(Records from a dataset)
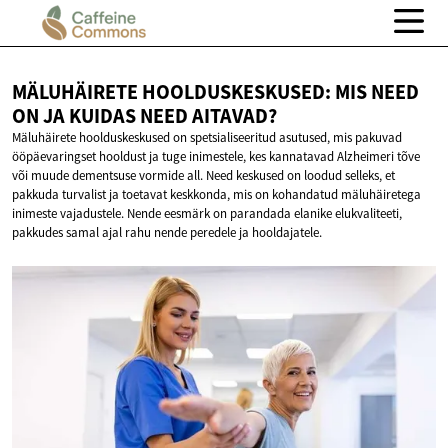
MÄLUHÄIRETE HOOLDUSKESKUSED: MIS NEED
ON JA KUIDAS
NEED AITAVAD?
Mäluhäirete hoolduskeskused on spetsialiseeritud asutused, mis pakuvad
ööpäevaringset hooldust ja tuge inimestele, kes kannatavad Alzheimeri tõve
või muude dementsuse vormide all. Need keskused on loodud selleks, et
pakkuda turvalist ja toetavat keskkonda, mis on kohandatud mäluhäiretega
inimeste vajadustele. Nende eesmärk on parandada elanike elukvaliteeti,
pakkudes samal ajal rahu nende peredele ja hooldajatele.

What is being asked: Write out the records above once more, word for word, with no pictures.

Solution for this problem:
MÄLUHÄIRETE HOOLDUSKESKUSED: MIS NEED
ON JA KUIDAS
NEED AITAVAD?
Mäluhäirete hoolduskeskused on spetsialiseeritud asutused, mis pakuvad
ööpäevaringset hooldust ja tuge inimestele, kes kannatavad Alzheimeri tõve
või muude dementsuse vormide all. Need keskused on loodud selleks, et
pakkuda turvalist ja toetavat keskkonda, mis on kohandatud mäluhäiretega
inimeste vajadustele. Nende eesmärk on parandada elanike elukvaliteeti,
pakkudes samal ajal rahu nende peredele ja hooldajatele.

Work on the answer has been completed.